Qu’aurait été la fantasmagorie gay sans Tom of Finland, ses Kake en cuir et bottes, ses mecs aux bites extravagantes moulées dans des uniformes (de policiers, de marins, de motards, de militaires…) ultra ajustés, ses hommes entre eux, libres et affranchis des tabous et des interdits d’un temps où être homosexuel était tout sauf une sinécure ? On ne se risquera pas à donner une réponse — on ne réécrit pas l’histoire —, mais il est à peu près certain qu’elle aurait été très différente, sans doute moins fétichiste, peut-être moins über virile. Quoi qu’il en soit, il est certain que, du fond de sa très puritaine Finlande, Tom (ou plutôt Touko Laaksonen, son véritable nom), a comme aucun autre avant lui su exprimer à travers ses dessins un imaginaire érotique homo aussi puissant qu’ universel. En un mot (pas innocent) : à lui donner corps !

Tout en étant une biographie, très fidèle, de Touko/Tom, c’est cela que raconte Tom of Finland, le film : une conquête du monde à partir de rien et de nulle part. Vont donc cheminer de conserve durant 2h, la vie de l’artiste des années 1940 aux années 1990 et celle de son œuvre, cette dernière semblant peu à peu échapper à son créateur et mener sa propre existence. Cette dissociation saute aux yeux dans la dernière partie du film, lorsque Tom quitte pour la première fois son pays natal où il est un inconnu dont l’univers graphique et érotique reste secret, pour les Etats-Unis. Il y découvre, avec stupéfaction, que ses modèles musclés et harnachés de cuir ont fait école et se sont incarnés, qu’ils l’accueillent comme une star, comme celui qui les a révélés à eux-mêmes.

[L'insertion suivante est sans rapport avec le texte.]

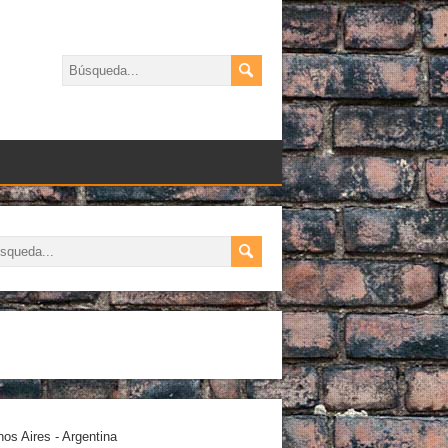
os Aires - Argentina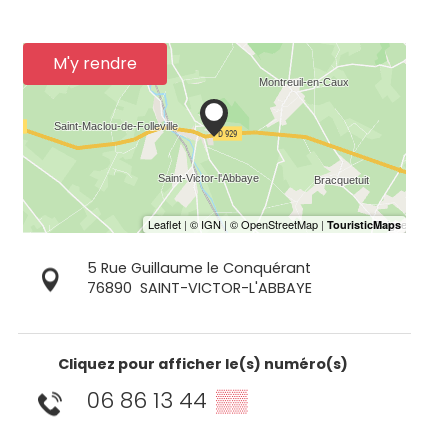
M'y rendre
5 Rue Guillaume le Conquérant
76890
SAINT-VICTOR-L'ABBAYE
Cliquez pour afficher le(s) numéro(s)
06 86 13 44
▒▒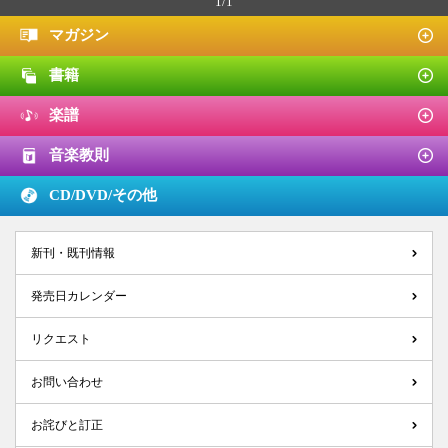
1/1
マガジン
書籍
楽譜
音楽教則
CD/DVD/
その他
新刊・既刊情報
発売日カレンダー
リクエスト
お問い合わせ
お詫びと訂正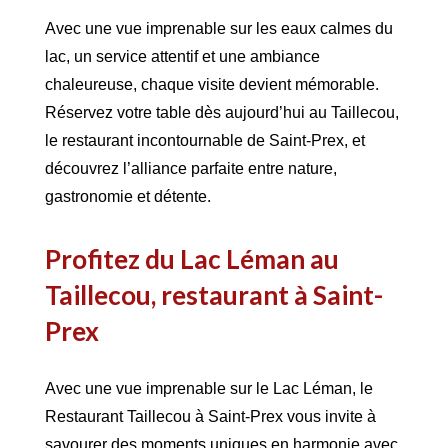
Avec une vue imprenable sur les eaux calmes du
lac, un service attentif et une ambiance
chaleureuse, chaque visite devient mémorable.
Réservez votre table dès aujourd’hui au Taillecou,
le restaurant incontournable de Saint-Prex, et
découvrez l’alliance parfaite entre nature,
gastronomie et détente.
Profitez du Lac Léman au
Taillecou, restaurant à Saint-
Prex
Avec une vue imprenable sur le Lac Léman, le
Restaurant Taillecou à Saint-Prex vous invite à
savourer des moments uniques en harmonie avec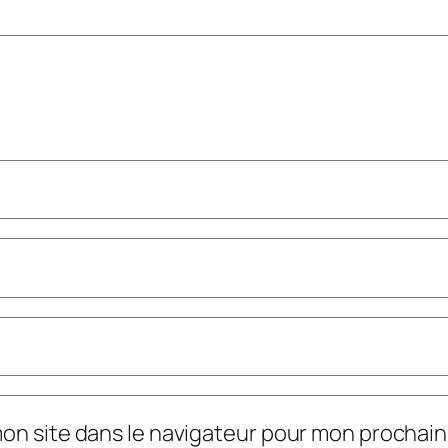
mon site dans le navigateur pour mon prochai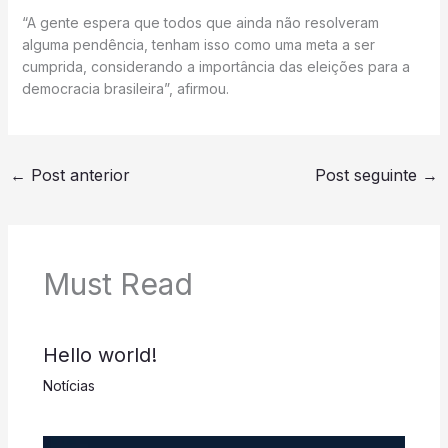
“A gente espera que todos que ainda não resolveram
alguma pendência, tenham isso como uma meta a ser
cumprida, considerando a importância das eleições para a
democracia brasileira”, afirmou.
←
Post anterior
Post seguinte
→
Must Read
Hello world!
Notícias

Cette séquence agit comme un révélateur. Charnelle, sensuelle, éclatante de soleil et de masculinité triomphante et libre à l’instar des rêves de papier de Tom, elle apparaît comme le contrepoint, le contrepied de tout ce que le film a jusqu’alors montré de la vie de Touko dans un pays corseté, où ses aventures sexuelles se doivent d’être discrètes, où même son histoire d’amour avec un danseur doit se vivre dans la pénombre, où ses dessins faits dans la solitude sont des actes de révolte. Cette séquence dit le passage d’un monde à un autre, d’une époque à une autre, d’une homosexualité du placard à une homosexualité fière d’elle-même, et de ce basculement l’œuvre graphique de Tom of Finland est l’un des symboles majeurs.

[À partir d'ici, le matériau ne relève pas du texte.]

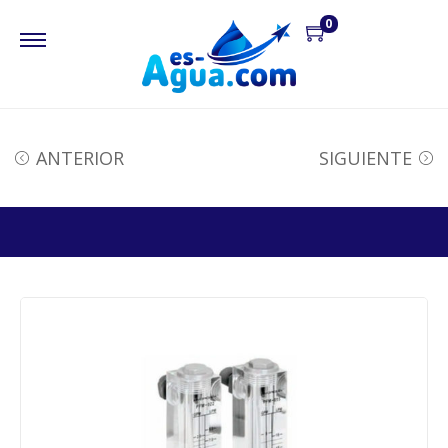
0
ANTERIOR
SIGUIENTE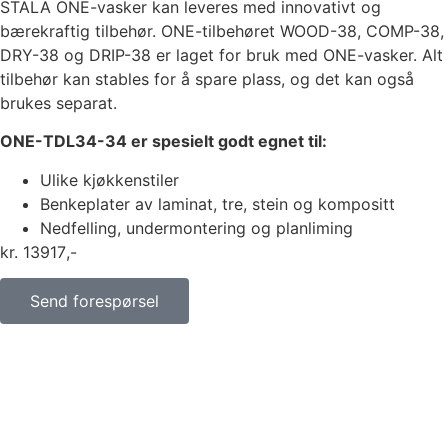
STALA ONE-vasker kan leveres med innovativt og
bærekraftig tilbehør. ONE-tilbehøret WOOD-38, COMP-38,
DRY-38 og DRIP-38 er laget for bruk med ONE-vasker. Alt
tilbehør kan stables for å spare plass, og det kan også
brukes separat.
ONE-TDL34-34 er spesielt godt egnet til:
Ulike kjøkkenstiler
Benkeplater av laminat, tre, stein og kompositt
Nedfelling, undermontering og planliming
kr
13917
Send forespørsel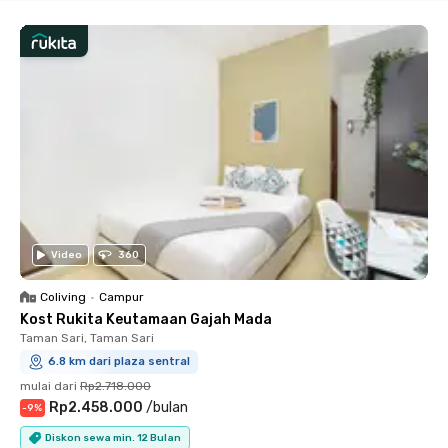
Video
360
Coliving
•
Campur
Kost Rukita Keutamaan Gajah Mada
Taman Sari, Taman Sari
6.8 km dari plaza sentral
mulai dari
Rp2.718.000
Rp2.458.000
/
bulan
-
9
%
Diskon sewa min. 12 Bulan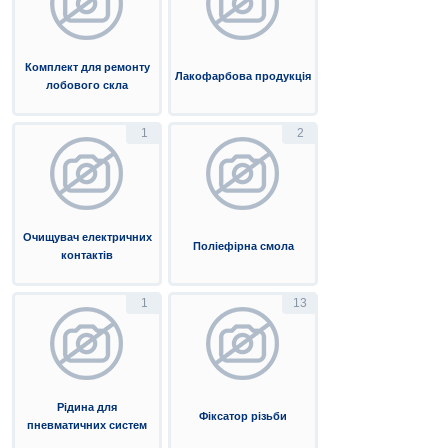
Комплект для ремонту
Лакофарбова продукція
лобового скла
1
2
Очищувач електричних
Поліефірна смола
контактів
1
13
Рідина для
Фіксатор різьби
пневматичних систем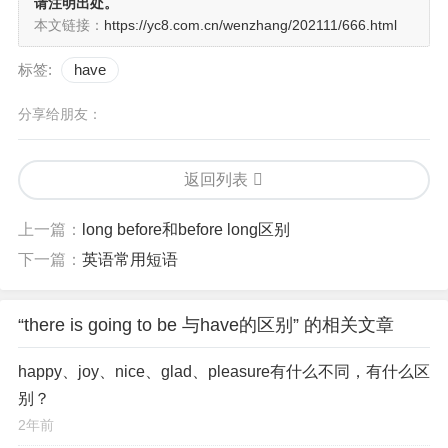
请注明出处。
本文链接：
https://yc8.com.cn/wenzhang/202111/666.html
标签:
have
分享给朋友：
返回列表
上一篇：
long before和before long区别
下一篇：
英语常用短语
“there is going to be 与have的区别” 的相关文章
happy、joy、nice、glad、pleasure有什么不同，有什么区
别？
2年前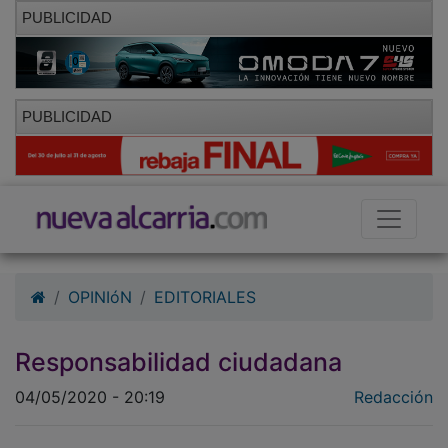
PUBLICIDAD
PUBLICIDAD
OPINIóN
EDITORIALES
Responsabilidad ciudadana
04/05/2020 - 20:19
Redacción
Comienza la semana, la octava desde que se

Désormais reconnue à sa juste valeur bien au-delà des milieux gays, cette œuvre qui a marqué des générations d’homos à travers le monde ne cesse d’inspirer les artistes, de Freddie Mercury à Jean Paul Gaultier ou Pierre et Gilles. Et même sa Finlande natale si longtemps réticente et hostile aux gays (comme le montre le film durant lequel il est à plusieurs reprises en bute à l’homophobie d’Etat) a adopté Tom au point de lui dédier un timbre. Tom of Finland, le film, confirme ce statut d’icône nationale autant que communautaire, puisqu’il s’agit d’une grosse production de prestige. Cela n’en fait pas forcément un grand film ou un chef-d’œuvre. Cela en fait néanmoins un film important qui marque, à l’instar d’Imitation Game réhabilitant il y a quelques années la figure d’Alan Turing, un jalon dans la reconnaissance de notre histoire et de nos héros par le cinéma mainstream, et donc par la société et le grand public.

Tom of Finland, de Dome Karukoski, avec Pekka Strang, Lauri Tilkanen, Jessica Grabowsky, Jakob Oftebro… Sortie le 19 juillet.